Une troisième mission est active dans la région d’Hasaka, à proximité de la frontière avec l’Irak. Outre ces fouilles archéologiques, la Suisse contribue à un autre projet lié à l’histoire de la Syrie, précise l’ambassadeur de Suisse Martin Aeschbacher.

«C’est un projet initié par mon prédécesseur, soutenu par la DDC, l’agence d’aide au développement suisse, et le ministère syrien de la culture. Nous avons placé des bornes informatives le long des ‘chemins des villes oubliées’, ces sites byzantins qui se trouvent à l’est et au nord d’Alep. Ce projet s’inscrit dans le cadre du développement du tourisme écologique et profite en même temps à la population locale».

Comme c’est le cas au Soudan, avec les travaux réalisés par Charles Bonnet et son équipe à Karma, ainsi qu’en Egypte, où les archéologues suisses sont actifs à Assouan, les missions archéologiques suisses en Syrie sont d’une grande importance pour les relations entre Berne et Damas.

Une coopération bénéfique

«Lorsque j’ai été reçu par la vice-présidente et ex-ministre de la culture syrienne Najah Attar, la première chose dons nous avons parlé était précisément le travail de nos missions archéologiques», se rappelle l’ambassadeur.

Cette appréciation n’est pas seulement partagée par les politiciens et les diplomates. Les chercheurs et les étudiants des différentes spécialisations archéologiques, qu’ils soient Suisses ou Syriens, bénéficient abondamment de cette coopération.
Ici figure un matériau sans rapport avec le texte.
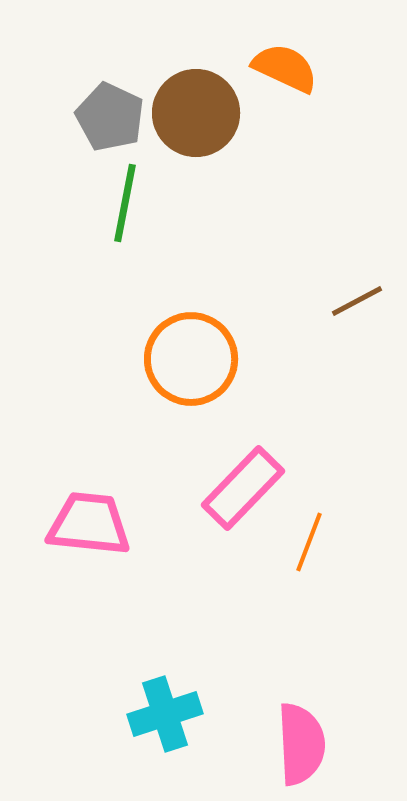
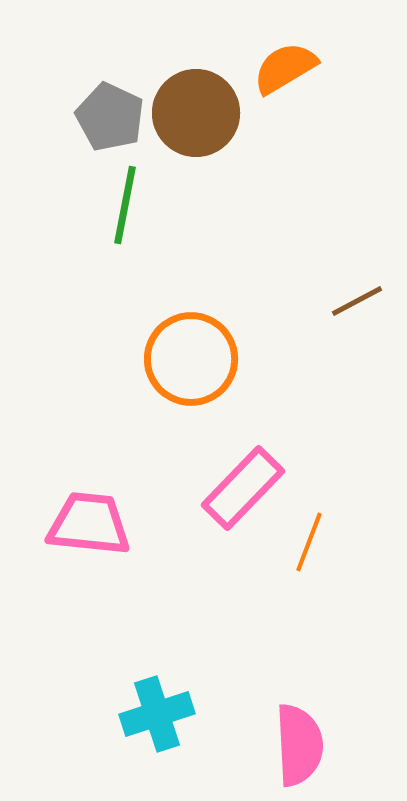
orange semicircle: rotated 56 degrees counterclockwise
green line: moved 2 px down
cyan cross: moved 8 px left
pink semicircle: moved 2 px left, 1 px down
«C’est un travail peu visible et qui n’influe pas directement sur nos rapports diplomatiques. Il est pourtant très apprécié des autorités syriennes et nous pouvons en être fiers. Le fait que cette collaboration dure depuis plus de vingt ans démontre qu’elle est fondée sur une véritable confiance réciproque», conclut Martin Aeschbacher.

En quittant Damas en direction de Palmyre, qui se trouve à environ 250 km de la capitale, on traverse des paysages désertiques où la chaleur ne descend pas en-dessous de 45 degrés.

En fin de trajet, apparaît soudainement une oasis à la verdure exubérante plantée au cœur du désert, avec ses palmiers, ses oliviers et ses eaux denses.

Ce paysage est encore magnifié par la présence de monuments historiques qui ont résisté à l’érosion du temps et qui témoignent des temps glorieux du royaume de la reine Zénobie.

Le nom palmyre proviendrait soit du mot arabe dattes (tamr) ou du nom latin du palmier (palmyra). Le poète arabe Al-Moutanabbi associe quant à lui le nom de Palmyre (Tadmor en arabe) à la destruction (tadmir).

Selon Walid Asad, directeur du musée d’archéologie du site, Palmyre est l’une des destinations touristiques les plus connues et les plus fréquentées au monde.

Même si elle conserve les vestiges d’une ville quasiment intacte, il reste beaucoup de choses à découvrir et de nombreuses pages de son histoire sont encore à écrire.

Palmyre a joué un rôle économique et culturel crucial par le passé. Sous l’égide de la reine Zénobie, la ville a tenu tête aux deux nations les plus puissantes de l’époque, à savoir les Perses et les Romains.

Selon le directeur du musée, le nombre de visiteurs est en constante augmentation. Durant les cinq premiers mois de l’année, 175’000 personnes ont visité le site, contre 120’000 à la même période de 2009.